The tracking is done by fitting prototype GPS tags which have been developed by the BTO and the Universities of East Anglia and Lisbon and transmit data in near real time. The devices were attached to the tail feathers of 20 Northern Gannets by a team from the AWT, BTO and University of Liverpool, and connect the birds with any 3G enabled mobile network they come into contact with, at which time the tags download the track of where the birds have been.
The tags transmit the flight paths of the Gannets to the www.teachingthroughnature.co.uk/t-a-g website which updates every time a bird comes within range of the European 3G network. The website offers the most ‘real time’ form of monitoring ever attempted on birds at sea.
Watching the nesting Gannet colony LIVE online
The same webpage also has a live streaming GannetCam webcam which is situated on the Ortac Gannet colony. The webcam enables both scientists and the public to get a much more detailed glimpse into the birds’ behaviour within their colony. In fact, several of the birds with tags on are nesting in front of the camera and can therefore be followed live both through the transmitters and the camera.
The Ortac birds already have small chicks which will soon be big enough to see on the webcam and it is these chicks the Gannets are feeding on their long foraging trips. It is hoped that people watching this GannetCam will be able to follow the birds’ progress as they raise their single chicks until they fledge in September. If tags survive until the chicks have left it is hoped that the project will yield the first live streaming data from Gannets heading to their wintering grounds.
Protecting the Gannets for the future
The Island of Alderney hosts a number of important seabird colonies in the English Channel and with 6 wind* and 3 tidal** developments proposed in waters surrounding the island under consideration by UK, French and Alderney governments, the Alderney Wildlife Trust is increasingly concerned about the need to understand and protect its seabirds.
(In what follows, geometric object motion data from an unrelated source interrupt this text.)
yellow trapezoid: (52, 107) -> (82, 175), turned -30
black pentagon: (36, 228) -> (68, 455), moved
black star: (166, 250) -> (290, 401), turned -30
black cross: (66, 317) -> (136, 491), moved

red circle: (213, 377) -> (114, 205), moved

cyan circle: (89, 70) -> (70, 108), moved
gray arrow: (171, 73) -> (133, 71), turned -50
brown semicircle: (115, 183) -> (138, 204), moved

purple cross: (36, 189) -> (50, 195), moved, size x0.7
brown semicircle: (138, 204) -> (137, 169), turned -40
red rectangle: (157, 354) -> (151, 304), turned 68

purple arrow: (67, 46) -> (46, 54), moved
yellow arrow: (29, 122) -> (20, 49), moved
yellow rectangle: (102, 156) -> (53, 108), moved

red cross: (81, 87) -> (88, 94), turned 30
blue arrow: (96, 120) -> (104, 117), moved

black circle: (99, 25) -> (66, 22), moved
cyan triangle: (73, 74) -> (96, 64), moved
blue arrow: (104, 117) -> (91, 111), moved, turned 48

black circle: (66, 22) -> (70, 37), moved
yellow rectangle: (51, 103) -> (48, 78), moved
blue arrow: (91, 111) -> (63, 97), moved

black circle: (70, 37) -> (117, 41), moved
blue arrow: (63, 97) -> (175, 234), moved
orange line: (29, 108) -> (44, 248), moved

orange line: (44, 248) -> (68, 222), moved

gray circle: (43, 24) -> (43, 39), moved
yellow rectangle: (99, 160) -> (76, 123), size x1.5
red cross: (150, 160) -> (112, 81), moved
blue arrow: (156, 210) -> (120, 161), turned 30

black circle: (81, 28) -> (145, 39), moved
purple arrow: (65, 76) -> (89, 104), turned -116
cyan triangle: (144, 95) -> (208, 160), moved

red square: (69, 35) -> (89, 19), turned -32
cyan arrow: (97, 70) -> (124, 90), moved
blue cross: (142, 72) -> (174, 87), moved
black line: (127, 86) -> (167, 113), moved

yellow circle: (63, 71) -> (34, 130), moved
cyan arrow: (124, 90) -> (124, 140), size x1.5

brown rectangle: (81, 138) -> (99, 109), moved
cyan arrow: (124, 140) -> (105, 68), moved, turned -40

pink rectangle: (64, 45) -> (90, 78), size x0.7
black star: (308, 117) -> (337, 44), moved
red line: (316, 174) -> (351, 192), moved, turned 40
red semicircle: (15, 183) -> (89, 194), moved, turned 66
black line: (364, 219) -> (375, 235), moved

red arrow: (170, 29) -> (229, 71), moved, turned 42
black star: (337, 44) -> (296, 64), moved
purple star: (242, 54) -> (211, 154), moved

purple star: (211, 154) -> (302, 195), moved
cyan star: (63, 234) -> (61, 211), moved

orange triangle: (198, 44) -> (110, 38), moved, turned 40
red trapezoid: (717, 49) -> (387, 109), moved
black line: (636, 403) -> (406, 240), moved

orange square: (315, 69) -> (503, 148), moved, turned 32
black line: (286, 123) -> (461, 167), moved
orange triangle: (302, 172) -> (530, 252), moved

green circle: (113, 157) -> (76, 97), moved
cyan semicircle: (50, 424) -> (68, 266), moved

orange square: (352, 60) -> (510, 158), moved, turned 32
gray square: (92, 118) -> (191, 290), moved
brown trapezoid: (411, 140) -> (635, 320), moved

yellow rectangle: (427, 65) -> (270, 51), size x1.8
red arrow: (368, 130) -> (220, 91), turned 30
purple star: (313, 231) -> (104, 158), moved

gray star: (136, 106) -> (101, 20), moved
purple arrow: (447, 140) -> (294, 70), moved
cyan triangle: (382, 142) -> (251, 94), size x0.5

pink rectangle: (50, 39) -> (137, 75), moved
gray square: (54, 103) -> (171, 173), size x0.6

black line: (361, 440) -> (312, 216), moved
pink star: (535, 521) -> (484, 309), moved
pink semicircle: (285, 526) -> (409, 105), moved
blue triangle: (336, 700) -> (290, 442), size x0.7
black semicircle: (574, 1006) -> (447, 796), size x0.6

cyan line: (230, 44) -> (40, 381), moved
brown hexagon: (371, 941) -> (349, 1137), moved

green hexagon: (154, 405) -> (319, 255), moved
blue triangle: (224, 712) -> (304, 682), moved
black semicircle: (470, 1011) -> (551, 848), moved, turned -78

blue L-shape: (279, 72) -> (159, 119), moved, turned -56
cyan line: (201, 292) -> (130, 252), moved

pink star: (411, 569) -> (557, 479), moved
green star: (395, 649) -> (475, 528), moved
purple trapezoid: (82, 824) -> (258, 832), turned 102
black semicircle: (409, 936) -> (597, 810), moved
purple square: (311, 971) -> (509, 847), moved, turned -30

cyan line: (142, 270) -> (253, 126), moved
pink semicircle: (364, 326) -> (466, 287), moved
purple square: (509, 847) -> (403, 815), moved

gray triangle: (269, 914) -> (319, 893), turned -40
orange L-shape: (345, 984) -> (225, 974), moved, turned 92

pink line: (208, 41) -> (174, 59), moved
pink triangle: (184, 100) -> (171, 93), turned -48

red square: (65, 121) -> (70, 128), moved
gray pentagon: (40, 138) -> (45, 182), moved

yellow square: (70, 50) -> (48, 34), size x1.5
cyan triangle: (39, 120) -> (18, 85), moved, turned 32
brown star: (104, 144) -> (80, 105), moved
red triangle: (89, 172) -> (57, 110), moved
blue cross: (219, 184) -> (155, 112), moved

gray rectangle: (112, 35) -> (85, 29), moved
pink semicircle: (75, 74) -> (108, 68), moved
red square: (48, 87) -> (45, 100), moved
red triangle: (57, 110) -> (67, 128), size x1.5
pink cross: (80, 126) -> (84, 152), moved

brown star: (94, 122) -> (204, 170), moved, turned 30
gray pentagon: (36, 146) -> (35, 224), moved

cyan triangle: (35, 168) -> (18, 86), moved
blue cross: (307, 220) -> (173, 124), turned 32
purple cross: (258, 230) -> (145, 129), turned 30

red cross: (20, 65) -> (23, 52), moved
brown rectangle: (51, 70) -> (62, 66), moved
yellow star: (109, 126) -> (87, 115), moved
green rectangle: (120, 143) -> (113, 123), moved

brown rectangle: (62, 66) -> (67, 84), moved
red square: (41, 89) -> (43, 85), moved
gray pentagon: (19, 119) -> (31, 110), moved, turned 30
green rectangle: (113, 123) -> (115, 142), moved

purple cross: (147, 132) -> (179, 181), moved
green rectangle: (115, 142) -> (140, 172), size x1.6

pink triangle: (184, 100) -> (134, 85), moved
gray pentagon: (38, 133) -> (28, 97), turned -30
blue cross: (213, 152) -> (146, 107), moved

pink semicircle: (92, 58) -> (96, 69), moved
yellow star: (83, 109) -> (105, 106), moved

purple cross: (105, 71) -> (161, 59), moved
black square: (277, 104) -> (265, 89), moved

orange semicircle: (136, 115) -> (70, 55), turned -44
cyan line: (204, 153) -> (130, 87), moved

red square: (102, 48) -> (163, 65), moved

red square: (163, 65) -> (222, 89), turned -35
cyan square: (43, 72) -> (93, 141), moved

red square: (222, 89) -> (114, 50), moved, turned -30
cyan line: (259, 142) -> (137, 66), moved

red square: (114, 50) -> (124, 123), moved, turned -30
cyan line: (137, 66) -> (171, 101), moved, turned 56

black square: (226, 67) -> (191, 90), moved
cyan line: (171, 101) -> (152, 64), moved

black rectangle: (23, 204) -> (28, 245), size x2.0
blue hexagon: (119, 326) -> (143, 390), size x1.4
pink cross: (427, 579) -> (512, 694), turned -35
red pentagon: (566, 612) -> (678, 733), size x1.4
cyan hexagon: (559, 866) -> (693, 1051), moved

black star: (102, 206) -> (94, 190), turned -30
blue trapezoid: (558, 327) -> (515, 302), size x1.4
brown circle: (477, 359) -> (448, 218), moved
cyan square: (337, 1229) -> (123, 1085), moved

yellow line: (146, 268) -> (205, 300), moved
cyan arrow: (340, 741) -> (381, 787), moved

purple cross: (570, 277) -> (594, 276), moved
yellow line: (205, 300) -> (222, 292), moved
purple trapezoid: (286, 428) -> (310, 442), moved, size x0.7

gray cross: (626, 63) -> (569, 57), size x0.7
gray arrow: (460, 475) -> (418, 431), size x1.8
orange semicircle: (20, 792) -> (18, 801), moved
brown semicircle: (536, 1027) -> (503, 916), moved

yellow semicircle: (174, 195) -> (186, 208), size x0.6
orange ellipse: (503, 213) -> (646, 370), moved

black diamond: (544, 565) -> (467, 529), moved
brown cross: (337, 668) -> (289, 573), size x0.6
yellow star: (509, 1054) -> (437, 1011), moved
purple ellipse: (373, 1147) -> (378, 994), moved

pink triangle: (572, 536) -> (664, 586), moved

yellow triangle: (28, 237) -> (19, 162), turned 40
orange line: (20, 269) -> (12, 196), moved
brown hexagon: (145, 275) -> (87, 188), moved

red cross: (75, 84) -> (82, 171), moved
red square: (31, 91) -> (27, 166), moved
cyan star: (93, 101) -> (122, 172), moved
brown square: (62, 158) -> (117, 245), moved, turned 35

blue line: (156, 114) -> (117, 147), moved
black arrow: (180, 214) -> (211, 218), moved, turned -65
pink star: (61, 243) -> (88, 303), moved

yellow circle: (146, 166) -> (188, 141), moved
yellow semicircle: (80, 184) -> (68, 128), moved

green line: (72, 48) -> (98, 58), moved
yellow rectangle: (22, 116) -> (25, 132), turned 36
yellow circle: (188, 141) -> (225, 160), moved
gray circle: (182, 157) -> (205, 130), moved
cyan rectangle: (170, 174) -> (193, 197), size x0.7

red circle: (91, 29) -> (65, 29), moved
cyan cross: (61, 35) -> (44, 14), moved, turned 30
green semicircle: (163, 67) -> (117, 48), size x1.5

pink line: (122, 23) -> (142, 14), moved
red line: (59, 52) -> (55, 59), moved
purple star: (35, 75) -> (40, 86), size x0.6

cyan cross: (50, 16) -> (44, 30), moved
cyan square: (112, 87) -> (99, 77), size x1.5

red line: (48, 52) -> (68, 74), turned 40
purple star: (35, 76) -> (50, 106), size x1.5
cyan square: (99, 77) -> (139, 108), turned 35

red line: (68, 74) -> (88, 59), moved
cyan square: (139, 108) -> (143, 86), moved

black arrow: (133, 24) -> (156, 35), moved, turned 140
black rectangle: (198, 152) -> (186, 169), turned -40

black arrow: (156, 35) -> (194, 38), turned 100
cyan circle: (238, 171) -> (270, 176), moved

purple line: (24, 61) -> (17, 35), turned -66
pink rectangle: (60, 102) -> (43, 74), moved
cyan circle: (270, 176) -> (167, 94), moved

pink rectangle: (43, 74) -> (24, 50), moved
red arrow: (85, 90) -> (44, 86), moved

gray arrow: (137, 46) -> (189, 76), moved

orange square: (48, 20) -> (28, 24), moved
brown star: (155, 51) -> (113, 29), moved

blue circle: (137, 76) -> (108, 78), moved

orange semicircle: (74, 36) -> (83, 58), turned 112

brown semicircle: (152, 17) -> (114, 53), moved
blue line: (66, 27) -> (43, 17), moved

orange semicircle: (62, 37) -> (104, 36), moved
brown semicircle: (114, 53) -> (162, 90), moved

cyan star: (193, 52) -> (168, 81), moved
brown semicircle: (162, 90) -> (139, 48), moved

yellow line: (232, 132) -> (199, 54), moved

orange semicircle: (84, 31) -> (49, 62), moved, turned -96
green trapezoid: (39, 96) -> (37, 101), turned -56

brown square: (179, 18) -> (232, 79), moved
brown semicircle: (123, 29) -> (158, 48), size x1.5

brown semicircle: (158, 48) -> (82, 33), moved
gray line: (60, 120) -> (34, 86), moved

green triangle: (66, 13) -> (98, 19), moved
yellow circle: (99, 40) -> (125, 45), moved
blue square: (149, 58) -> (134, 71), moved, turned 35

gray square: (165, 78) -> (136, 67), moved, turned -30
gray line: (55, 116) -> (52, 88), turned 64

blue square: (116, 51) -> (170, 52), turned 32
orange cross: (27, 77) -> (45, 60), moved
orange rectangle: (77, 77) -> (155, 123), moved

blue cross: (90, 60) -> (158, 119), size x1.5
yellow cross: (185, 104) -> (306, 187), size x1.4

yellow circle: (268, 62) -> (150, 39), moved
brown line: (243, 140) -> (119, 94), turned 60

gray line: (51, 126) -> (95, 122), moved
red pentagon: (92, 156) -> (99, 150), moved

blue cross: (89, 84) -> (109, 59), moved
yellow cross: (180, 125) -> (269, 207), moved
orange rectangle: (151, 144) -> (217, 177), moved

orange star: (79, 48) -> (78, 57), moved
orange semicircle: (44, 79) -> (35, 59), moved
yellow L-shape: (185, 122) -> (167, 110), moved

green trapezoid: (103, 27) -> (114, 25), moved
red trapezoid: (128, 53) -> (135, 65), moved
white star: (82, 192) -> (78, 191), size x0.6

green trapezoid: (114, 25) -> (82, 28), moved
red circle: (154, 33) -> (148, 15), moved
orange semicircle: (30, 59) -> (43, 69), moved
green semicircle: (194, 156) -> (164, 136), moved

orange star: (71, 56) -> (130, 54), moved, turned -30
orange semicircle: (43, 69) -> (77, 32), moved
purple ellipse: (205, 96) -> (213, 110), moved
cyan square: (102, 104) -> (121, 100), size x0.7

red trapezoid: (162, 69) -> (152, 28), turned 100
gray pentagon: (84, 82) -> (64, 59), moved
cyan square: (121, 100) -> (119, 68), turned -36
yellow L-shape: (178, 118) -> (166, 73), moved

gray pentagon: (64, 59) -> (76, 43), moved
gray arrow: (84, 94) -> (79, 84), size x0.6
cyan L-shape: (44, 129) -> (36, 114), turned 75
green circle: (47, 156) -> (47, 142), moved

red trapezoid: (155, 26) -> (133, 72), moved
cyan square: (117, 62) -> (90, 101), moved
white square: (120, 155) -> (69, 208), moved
Our vision for ‘Living Seas’ includes ensuring development in our seas is ecologically sustainable and it is only with increased knowledge of the marine environment that this can be fully achieved.
T.A.G. is an AWT co-ordinated project which has been jointly supported by the University of Liverpool, the Alderney Commission for Renewable Energy (ACRE), local businesses and members of the general public who have sponsored and named birds themselves.
Alderney Wildlife Trust Manager Roland Gauvain said: “Seabird populations in the Channel have declined dramatically in the last 50 years, with the Gannets one of the few successful species. Alderney prides itself in having some of the most significant seabird populations left in the region. The Trust has worked alongside its partners to setup the T.A.G project to help Alderney better understand the unique dynamics of its stunning wildlife, in order that it can work to protect them into the future.”
Phil Atkinson, Head of International Research at the BTO said: “The marine environment and seabirds as top predators are under threat from a range of factors ranging from climate change, fishing practice and renewable energy generation. BTO's next generation tracking devices give us rare look at the lives of these amazing animals and will give a real insight into how these threats will affect their populations.”
Dr Jonathan A Green, Senior Lecturer in Marine Biology at Liverpool University said: "Marine Renewable Energy Installations have the capacity to make a major contribution to meeting CO2 emissions targets, but the impacts of these installations to biodiversity are still very uncertain.
Our work at Alderney is one of a very small number studies which is trying to make an assessment of how seabirds might be impacted, whether positively or negatively. We are very excited to be working in partnership with AWT, ACRE and the BTO. Using the very latest generation of tracking devices we can gain unparalleled insight into the behaviour and ecology of these fascinating seabirds."